== About this exercise ==
From the data below, copy out every line in which the word "click" occurs.

== Data excerpts ==
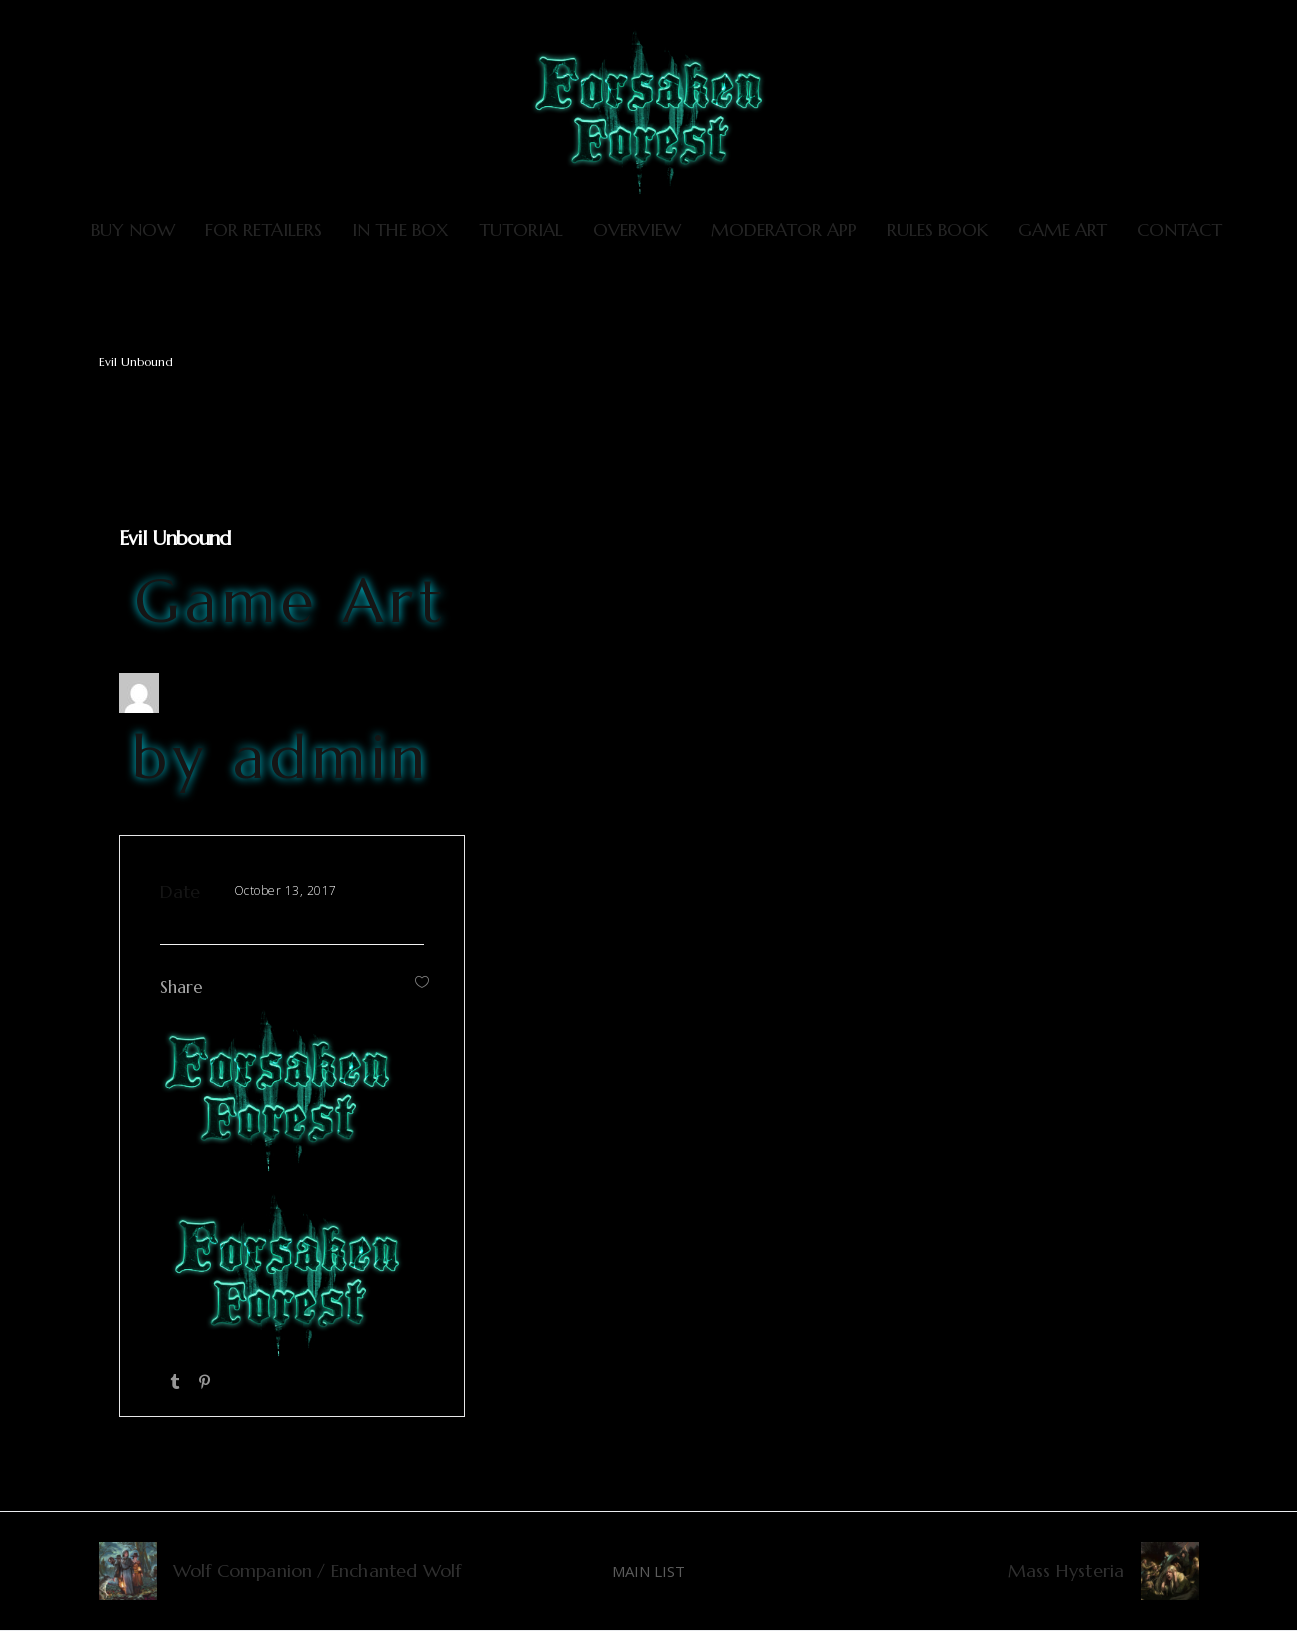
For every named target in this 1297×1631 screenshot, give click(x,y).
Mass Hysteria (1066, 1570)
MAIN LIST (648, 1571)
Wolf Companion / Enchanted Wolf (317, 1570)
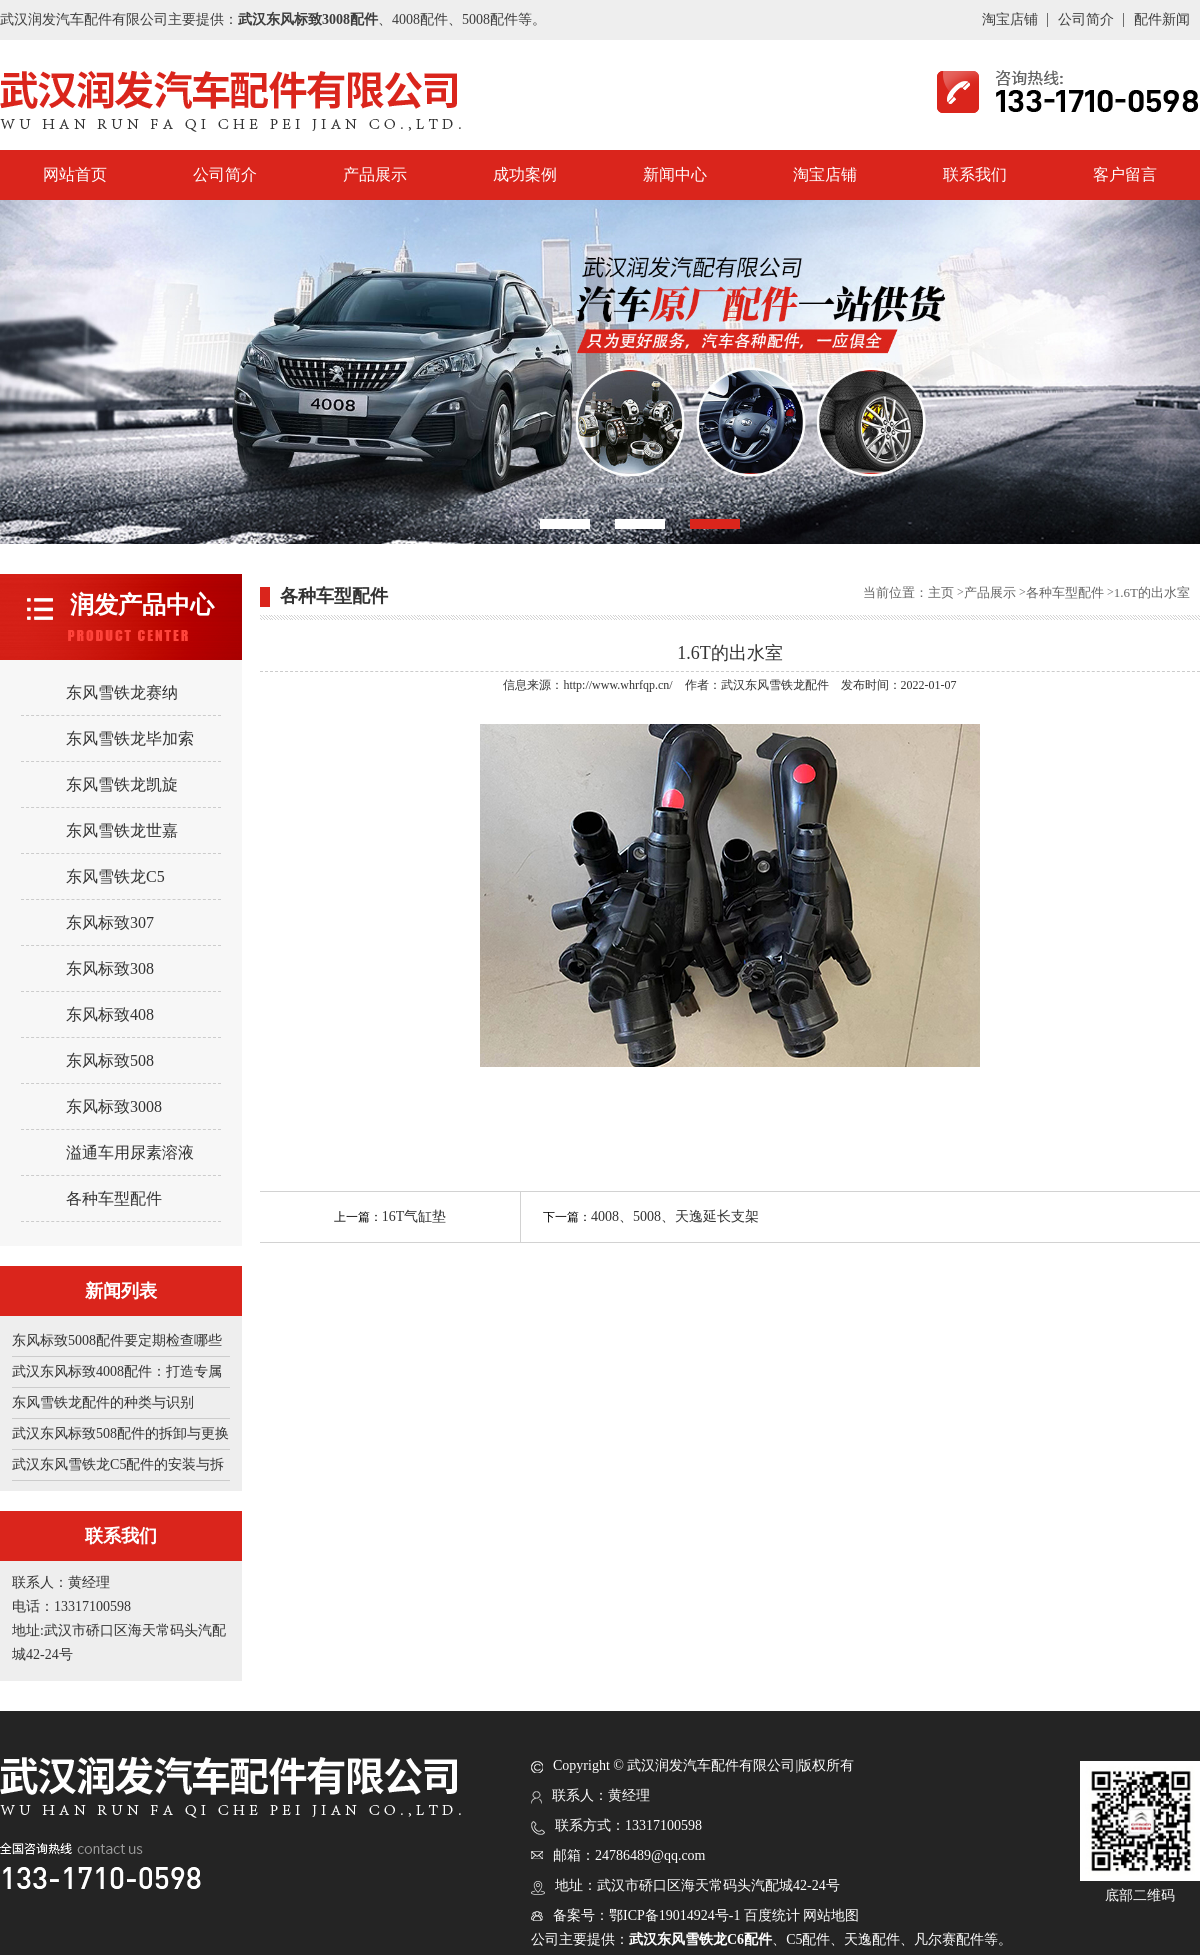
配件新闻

---

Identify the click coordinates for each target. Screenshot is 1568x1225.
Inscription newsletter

== Answer for this exercise ==
For every named target in this 1297×1631 screenshot, give click(x,y).
Identify the click coordinates for each target. Screenshot is 1568x1225.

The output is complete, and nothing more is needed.